* **Task description**
The records that follow are to be transcribed in full, leaving out each picture.

Stored dataset items:

# # # # # # #

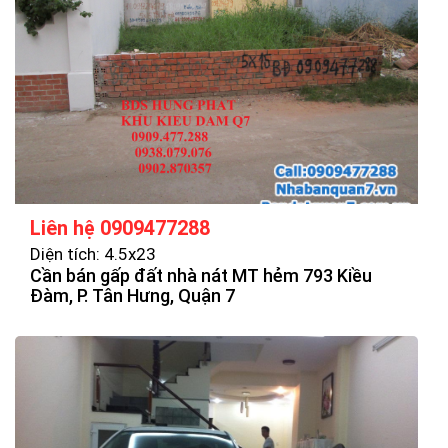
Liên hệ 0909477288
Diện tích: 4.5x23
Cần bán gấp đất nhà nát MT hẻm 793 Kiều
Đàm, P. Tân Hưng, Quận 7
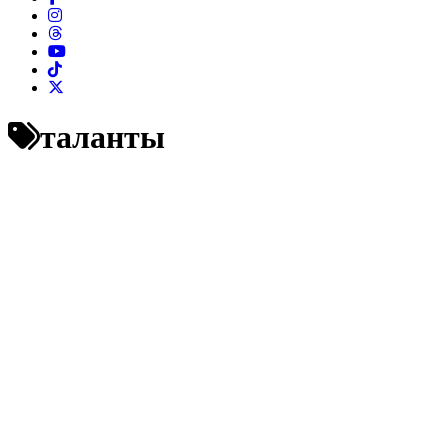
таланты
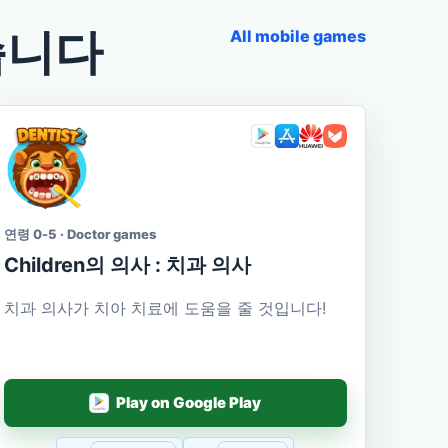
습니다
All mobile games
연령 0-5 · Doctor games
Сhildren의 의사 : 치과 의사
치과 의사가 치아 치료에 도움을 줄 것입니다!
Play on Google Play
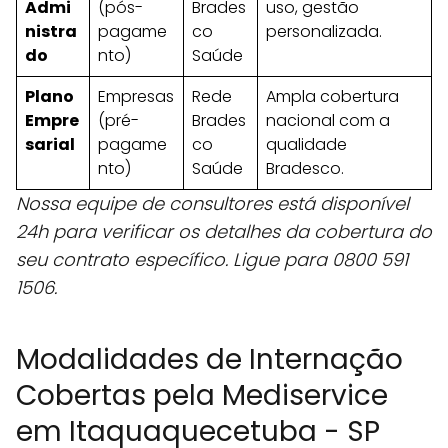
Admi
(pós-
Brades
uso, gestão
nistra
pagame
co
personalizada.
do
nto)
Saúde
Plano
Empresas
Rede
Ampla cobertura
Empre
(pré-
Brades
nacional com a
sarial
pagame
co
qualidade
nto)
Saúde
Bradesco.
Nossa equipe de consultores está disponível
24h para verificar os detalhes da cobertura do
seu contrato específico. Ligue para 0800 591
1506.
Modalidades de Internação
Cobertas pela Mediservice
em Itaquaquecetuba - SP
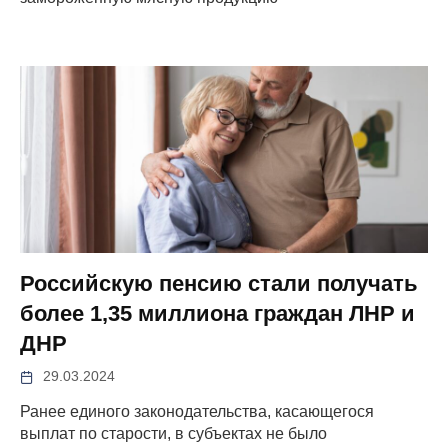
Российскую пенсию стали получать
более 1,35 миллиона граждан ЛНР и
ДНР
29.03.2024
Ранее единого законодательства, касающегося
выплат по старости, в субъектах не было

# # # # # # #

* **Written answer**
Liên hệ 0909477288
Diện tích: 4.5x23
Cần bán gấp đất nhà nát MT hẻm 793 Kiều
Đàm, P. Tân Hưng, Quận 7
таланты
습니다
All mobile games
연령 0-5 · Doctor games
Сhildren의 의사 : 치과 의사
치과 의사가 치아 치료에 도움을 줄 것입니다!
Play on Google Play
Admi
(pós-
Brades
uso, gestão
nistra
pagame
co
personalizada.
do
nto)
Saúde
Plano
Empresas
Rede
Ampla cobertura
Empre
(pré-
Brades
nacional com a
sarial
pagame
co
qualidade
nto)
Saúde
Bradesco.
Nossa equipe de consultores está disponível
24h para verificar os detalhes da cobertura do
seu contrato específico. Ligue para 0800 591
1506.
Modalidades de Internação
Cobertas pela Mediservice
em Itaquaquecetuba - SP
Российскую пенсию стали получать
более 1,35 миллиона граждан ЛНР и
ДНР
29.03.2024
Ранее единого законодательства, касающегося
выплат по старости, в субъектах не было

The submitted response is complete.